Background information
- Born: Edmond Vartanian 10 August 1937 Sofia, Kingdom of Bulgaria
- Died: 19 June 2001 (aged 63) Loconville, France
- Genres: French pop music, jazz
- Occupations: Musician, arranger, songwriter, record producer
- Instrument: Trumpet

= Eddie Vartan =

Edmond Vartan (born Edmond Vartanian; 10 August 1937 - 19 June 2001) was a French musician, bandleader, arranger, and record producer of Armenian descent.

==Life and career==
Vartan was born to Armenian parents in Sofia, Bulgaria, and moved to France with his parents and younger sister Sylvie in 1952. He worked as a trumpet player in Paris jazz clubs, including the Blue Note, and in 1961 gave up his law studies to work as a full-time musician and A&R man for Decca Records.

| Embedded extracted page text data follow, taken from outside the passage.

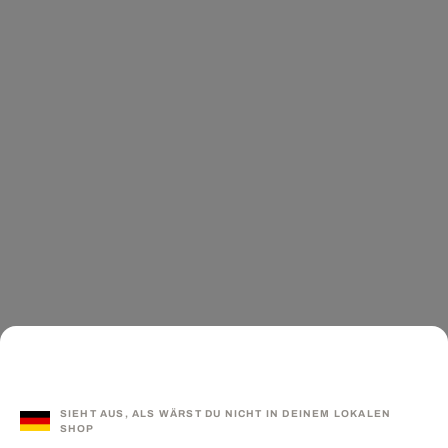
SIEHT AUS, ALS WÄRST DU NICHT IN DEINEM LOKALEN
SHOP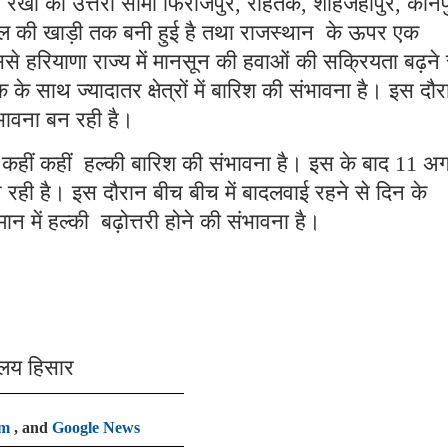
्षय रेखा की उत्तरी सीमा फिरोजपुर, रोहतक, शाहजहांपुर, कानप
ी बंगाल की खाड़ी तक बनी हुई है तथा राजस्थान के ऊपर एक
 हरियाणा राज्य में मानसून की हवाओं की सक्रियता बढ़ने 
 साथ ज्यादातर क्षेत्रों में बारिश की संभावना है। इस दौर
भावना बन रही है।
कहीं कहीं हल्की बारिश की संभावना है। इस के बाद 11 अग
न रही है। इस दौरान बीच बीच में बादलवाई रहने से दिन के
मान में हल्की बढ़ोत्तरी होने की संभावना है।
ालय हिसार
am
, and
Google News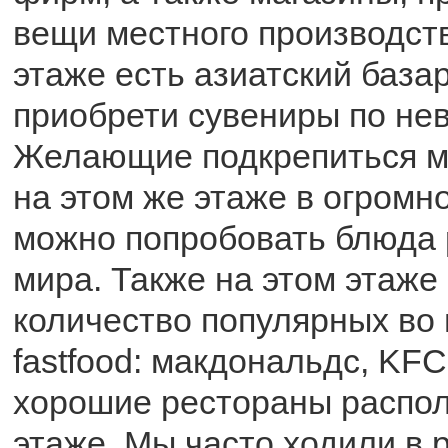
вещи местного производст
этаже есть азиатский базар
приобрети сувениры по не
Желающие подкрепиться мо
на этом же этаже в огромно
можно попробовать блюда 
мира. Также на этом этаже
количество популярных во
fastfood: макдональдс, KFC
хорошие рестораны распол
этаже. Мы часто ходили в 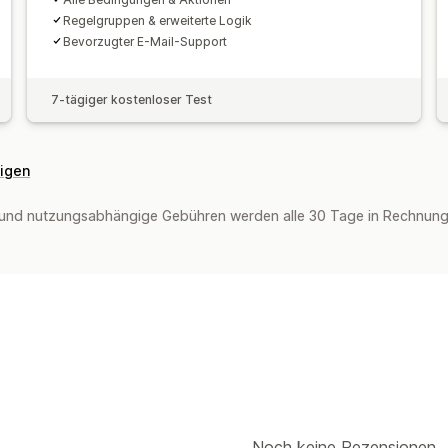
Regelgruppen & erweiterte Logik
Bevorzugter E-Mail-Support
7-tägiger kostenloser Test
eigen
und nutzungsabhängige Gebühren werden alle 30 Tage in Rechnung 
Noch keine Rezensionen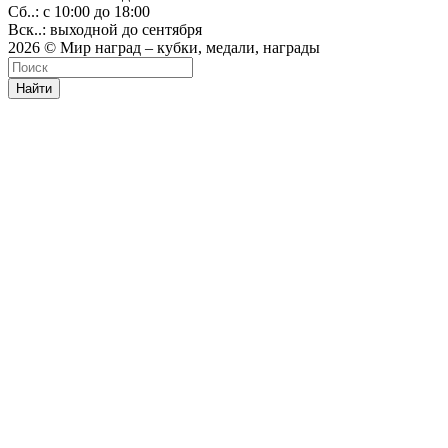
Сб..: с 10:00 до 18:00
Вск..: выходной до сентября
2026 © Мир наград – кубки, медали, награды
Найти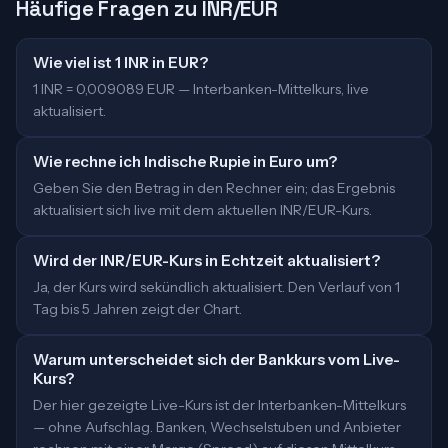
Häufige Fragen zu INR/EUR
Wie viel ist 1 INR in EUR?
1 INR = 0,009089 EUR — Interbanken-Mittelkurs, live
aktualisiert.
Wie rechne ich Indische Rupie in Euro um?
Geben Sie den Betrag in den Rechner ein; das Ergebnis
aktualisiert sich live mit dem aktuellen INR/EUR-Kurs.
Wird der INR/EUR-Kurs in Echtzeit aktualisiert?
Ja, der Kurs wird sekündlich aktualisiert. Den Verlauf von 1
Tag bis 5 Jahren zeigt der Chart.
Warum unterscheidet sich der Bankkurs vom Live-
Kurs?
Der hier gezeigte Live-Kurs ist der Interbanken-Mittelkurs
— ohne Aufschlag. Banken, Wechselstuben und Anbieter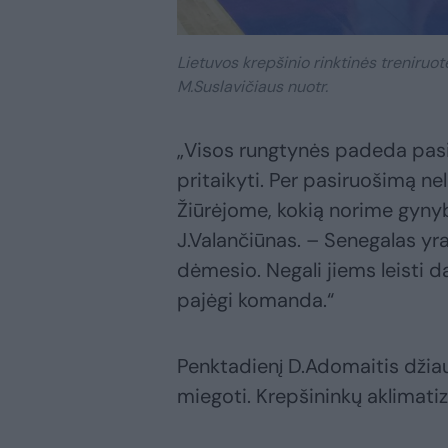
Lietuvos krepšinio rinktinės treniruotė
M.Suslavičiaus nuotr.
„Visos rungtynės padeda pasi
pritaikyti. Per pasiruošimą ne
Žiūrėjome, kokią norime gynybą
J.Valančiūnas. – Senegalas yra
dėmesio. Negali jiems leisti d
pajėgi komanda.“
Penktadienį D.Adomaitis džiaug
miegoti. Krepšininkų aklimatiz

He worked with jazz enthusiast Daniel Filipacchi on the radio programme Pour ceux qui aiment le jazz ("For those who love jazz"). They also wrote songs together, including "Le transistor", a 1961 hit in France for Frankie Jordan, and then worked on the popular radio show Salut les copains. After Jordan recorded "Panne d'essence" (a version of Floyd Robinson's "Out of Gas") as a duet with Sylvie Vartan, her brother Eddie continued to work with both artists in the early 1960s. He also released records under his own name as a bandleader, and worked with many French singers, notably as the musical director and producer of Johnny Hallyday, who became Sylvie's husband. Among the musicians regularly used by Vartan was English guitarist Mick Jones, later of Spooky Tooth and Foreigner. Eddie Vartan became a leading producer in the French yé-yé pop scene of the 1960s, and also produced Nick Garrie's cult 1969 LP, The Nightmare of J. B. Stanislas. As a songwriter, Vartan's successes included "Jésus-Christ", a 1970 hit for Johnny Hallyday.

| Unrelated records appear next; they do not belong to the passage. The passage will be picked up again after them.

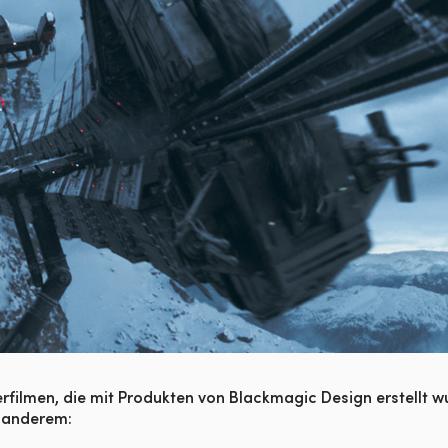
filmen, die mit Produkten von Blackmagic Design erstellt w
 anderem: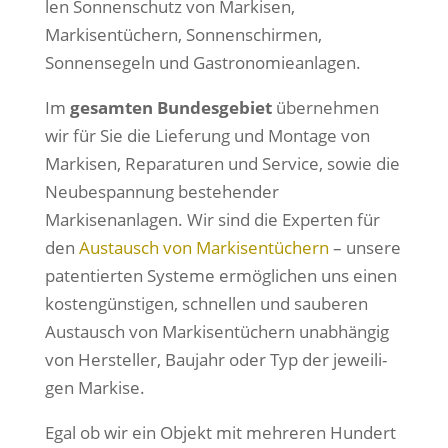
len Sonnenschutz von Markisen,
Markisentüchern, Sonnenschirmen,
Sonnensegeln und Gastronomieanlagen.
Im
gesam­ten Bundesgebiet
über­neh­men
wir für Sie die Lieferung und Montage von
Markisen, Reparaturen und Service, sowie die
Neubespannung bestehen­der
Markisenanlagen. Wir sind die Experten für
den
Austausch von Markisentüchern
– unsere
paten­tier­ten Systeme ermög­li­chen uns einen
kos­ten­güns­ti­gen, schnel­len und sau­be­ren
Austausch von Markisentüchern unab­hän­gig
von Hersteller, Baujahr oder Typ der jewei­li­
gen Markise.
Egal ob wir ein Objekt mit meh­re­ren Hundert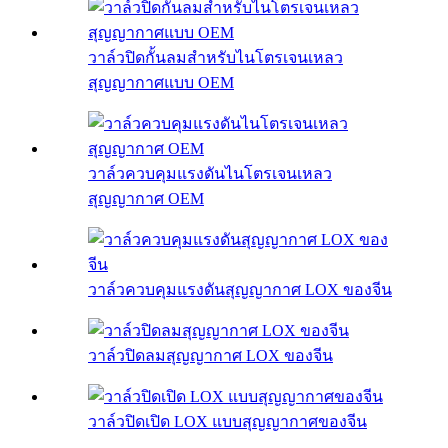
วาล์วปิดกั้นลมสำหรับไนโตรเจนเหลว
สุญญากาศแบบ OEM
วาล์วควบคุมแรงดันไนโตรเจนเหลว
สุญญากาศ OEM
วาล์วควบคุมแรงดันสุญญากาศ LOX ของจีน
วาล์วปิดลมสุญญากาศ LOX ของจีน
วาล์วปิดเปิด LOX แบบสุญญากาศของจีน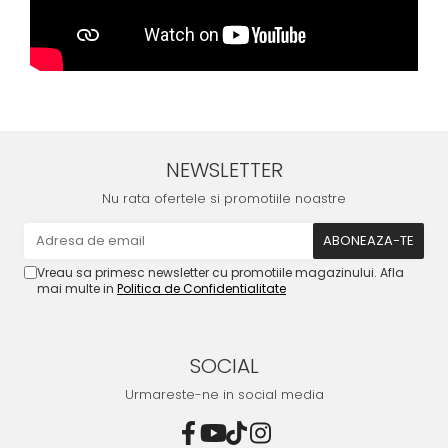
NEWSLETTER
Nu rata ofertele si promotiile noastre
Vreau sa primesc newsletter cu promotiile magazinului. Afla
mai multe in
Politica de Confidentialitate
SOCIAL
Urmareste-ne in social media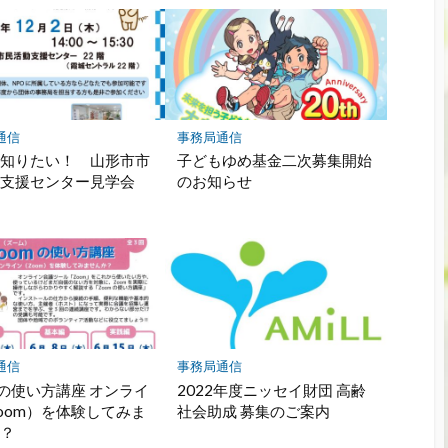
通信
事務局通信
と知りたい！ 山形市市
子どもゆめ基金二次募集開始
動支援センター見学会
のお知らせ
通信
事務局通信
mの使い方講座 オンライ
2022年度ニッセイ財団 高齢
oom）を体験してみま
社会助成 募集のご案内
か？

Vartan also worked on film soundtracks, notably working on the 1968 film À tout casser and also with directors Georges Lautner, Michel Deville, and Michel Audiard. He published a memoir, Il a neigé sur le mont Vitocha ("It snowed on Mount Vitosha") in 1994.

He died in 2001, aged 63, from a cerebral hemorrhage, and was buried in his home village of Loconville. His son is the actor Michael Vartan.